**DESCRIPTION OF THE TASK:**
If a record holds a picture, omit the picture, but copy everything else below exactly.

*** Opening GIVEN DATA ***

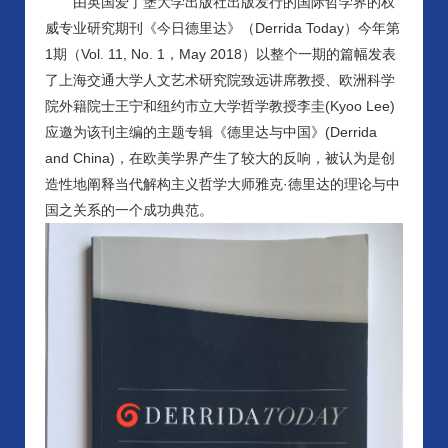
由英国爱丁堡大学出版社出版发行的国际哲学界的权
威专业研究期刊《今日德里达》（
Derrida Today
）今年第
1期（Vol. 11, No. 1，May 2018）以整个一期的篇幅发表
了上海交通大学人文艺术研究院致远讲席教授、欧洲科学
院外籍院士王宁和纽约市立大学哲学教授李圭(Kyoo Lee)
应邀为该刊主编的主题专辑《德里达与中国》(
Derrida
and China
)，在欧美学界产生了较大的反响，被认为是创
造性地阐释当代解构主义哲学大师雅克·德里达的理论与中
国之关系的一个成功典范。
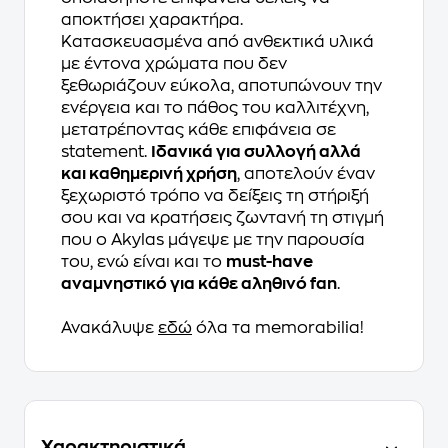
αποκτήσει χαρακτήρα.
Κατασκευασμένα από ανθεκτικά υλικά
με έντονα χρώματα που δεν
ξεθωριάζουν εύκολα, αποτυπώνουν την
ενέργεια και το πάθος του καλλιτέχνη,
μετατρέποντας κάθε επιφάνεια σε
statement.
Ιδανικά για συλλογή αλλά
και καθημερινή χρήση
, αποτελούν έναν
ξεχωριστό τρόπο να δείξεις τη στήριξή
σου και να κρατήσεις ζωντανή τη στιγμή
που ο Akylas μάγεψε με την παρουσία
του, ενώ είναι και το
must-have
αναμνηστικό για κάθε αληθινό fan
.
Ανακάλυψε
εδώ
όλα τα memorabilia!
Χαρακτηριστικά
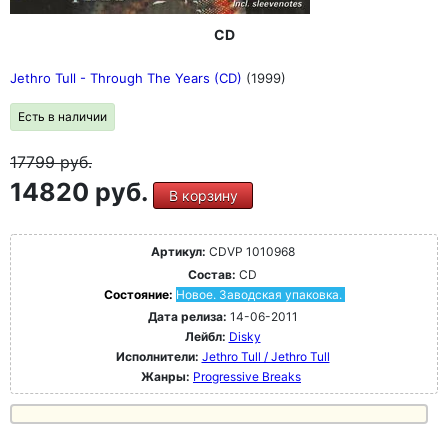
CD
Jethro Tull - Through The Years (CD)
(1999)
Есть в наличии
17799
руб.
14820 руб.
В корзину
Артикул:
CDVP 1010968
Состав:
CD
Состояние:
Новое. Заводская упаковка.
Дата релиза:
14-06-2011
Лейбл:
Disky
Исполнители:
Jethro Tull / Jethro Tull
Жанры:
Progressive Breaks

*** Closing GIVEN DATA ***

**WRITTEN REPLY:**
由英国爱丁堡大学出版社出版发行的国际哲学界的权
威专业研究期刊《今日德里达》（
Derrida Today
）今年第
1期（Vol. 11, No. 1，May 2018）以整个一期的篇幅发表
了上海交通大学人文艺术研究院致远讲席教授、欧洲科学
院外籍院士王宁和纽约市立大学哲学教授李圭(Kyoo Lee)
应邀为该刊主编的主题专辑《德里达与中国》(
Derrida
and China
)，在欧美学界产生了较大的反响，被认为是创
造性地阐释当代解构主义哲学大师雅克·德里达的理论与中
国之关系的一个成功典范。
αποκτήσει χαρακτήρα.
Κατασκευασμένα από ανθεκτικά υλικά
με έντονα χρώματα που δεν
ξεθωριάζουν εύκολα, αποτυπώνουν την
ενέργεια και το πάθος του καλλιτέχνη,
μετατρέποντας κάθε επιφάνεια σε
statement.
Ιδανικά για συλλογή αλλά
και καθημερινή χρήση
, αποτελούν έναν
ξεχωριστό τρόπο να δείξεις τη στήριξή
σου και να κρατήσεις ζωντανή τη στιγμή
που ο Akylas μάγεψε με την παρουσία
του, ενώ είναι και το
must-have
αναμνηστικό για κάθε αληθινό fan
.
Ανακάλυψε
εδώ
όλα τα memorabilia!
Χαρακτηριστικά
CD
Jethro Tull - Through The Years (CD)
(1999)
Есть в наличии
17799
руб.
14820 руб.
В корзину
Артикул:
CDVP 1010968
Состав:
CD
Состояние:
Новое. Заводская упаковка.
Дата релиза:
14-06-2011
Лейбл:
Disky
Исполнители:
Jethro Tull / Jethro Tull
Жанры:
Progressive Breaks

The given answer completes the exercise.